Household spending growth rebounded, growing 3.6% on a seasonally adjusted quarter-on-quarter basis in Q4 compared to a 1.7% contraction in Q3. The improvement was largely due to strong resilience among Turkish consumers to the rising cost of living; average inflation in the quarter rose to its highest level in a year, while financing conditions were markedly tighter than in Q3. Government spending, meanwhile, dropped at the sharpest pace since Q3 2022, contracting 4.3% (Q3: +2.6% s.a. qoq). Meanwhile, fixed investment contracted 0.8% in Q4, marking the worst reading since Q3 2022 (Q3: +4.9% s.a. qoq), likely dented by the Central Bank’s sharp monetary tightening.

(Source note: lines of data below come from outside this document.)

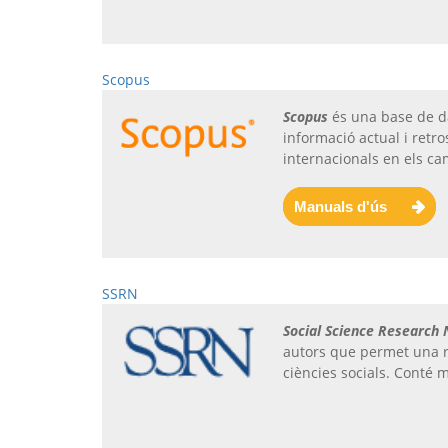
Scopus
Scopus
és una base de da
informació actual i retr
internacionals en els cam
Manuals d'ús
SSRN
Social Science Research
autors que permet una ràp
ciències socials. Conté 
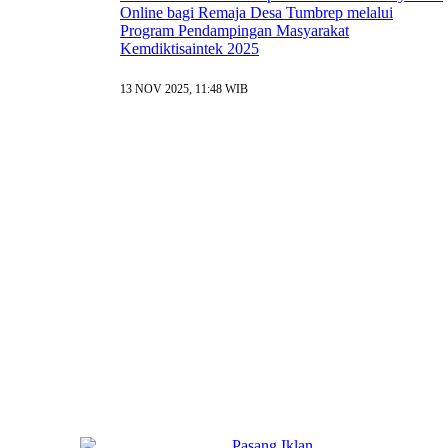
Online bagi Remaja Desa Tumbrep melalui
Program Pendampingan Masyarakat
Kemdiktisaintek 2025
13 NOV 2025, 11:48 WIB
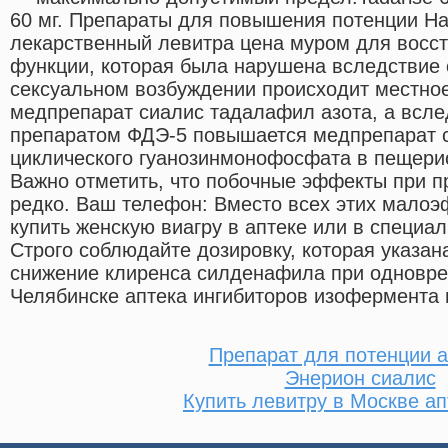
60 мг. Препараты для повышения потенции На
лекарственный левитра цена муром для восс
функции, которая была нарушена вследствие
сексуальном возбуждении происходит местно
медпрепарат сиалис тадалафил азота, а всл
препаратом ФДЭ-5 повышается медпрепарат 
циклического гуанозинмонофосфата в пещерис
Важно отметить, что побочные эффекты при п
редко. Ваш телефон: Вместо всех этих мало
купить женскую виагру в аптеке или в специа
Строго соблюдайте дозировку, которая указан
снижение клиренса силденафила при одновре
Челябинске аптека ингибиторов изофермента 
Препарат для потенции 
Энерион сиалис
Купить левитру в Москве ап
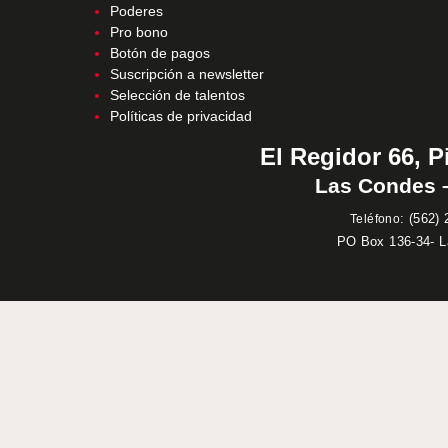
Poderes
Pro bono
Botón de pagos
Suscripción a newsletter
Selección de talentos
Políticas de privacidad
El Regidor 66, P
Las Condes –
:
(562) 
Teléfono
PO Box 136-34- 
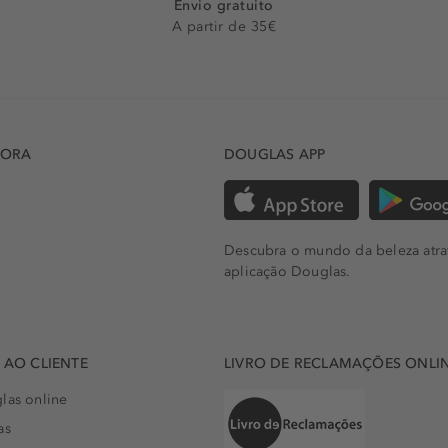
Envio gratuito
A partir de 35€
DORA
DOUGLAS APP
Descubra o mundo da beleza atra
aplicação Douglas.
AO CLIENTE
LIVRO DE RECLAMAÇÕES ONLI
las online
as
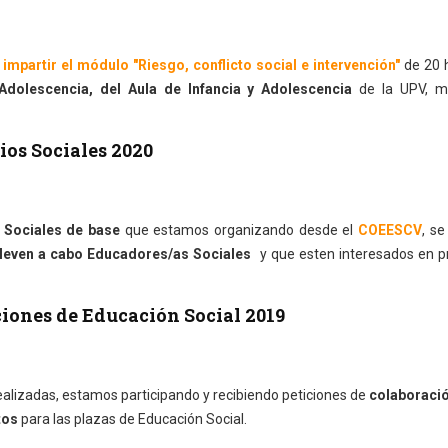
mpartir el módulo "Riesgo, conflicto social e intervención"
de 20 
 Adolescencia, del Aula de Infancia y Adolescencia
de la UPV, m
ios Sociales 2020
s Sociales de base
que estamos organizando desde el
COEESCV
, se
 lleven a cabo Educadores/as Sociales
y que esten interesados en p
ciones de Educación Social 2019
 realizadas, estamos participando y recibiendo peticiones de
colaboració
tos
para las plazas de Educación Social.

On the external front, exports of goods and services contracted 2.5% in Q4, marking the worst result since Q4 2022 (Q3: +5.2% s.a. qoq). Meanwhile, imports of goods and services deteriorated, contracting 3.9% in Q4 (Q3: +1.6% s.a. qoq).
Business and consumer survey data for January and February suggests that the economy started the year on a solid footing, with the government’s commitment to orthodox economic policies likely shoring up investor sentiment. Nonetheless, sequential growth is forecast to remain subdued until Q4, the point at which the Central Bank is set to begin cutting interest rates amid softer price pressures. The escalation of regional geopolitical tensions poses a downside risk.
Muhammet Mercan, chief economist at ING, commented on the outlook:
“We see GDP growth this year at 2.5%. The risks are, however, on the upside given the Medium Term Plan (MTP) forecast of 4% from the government and the continuing supportive fiscal stance in addition to a potential recovery in foreign capital inflow.”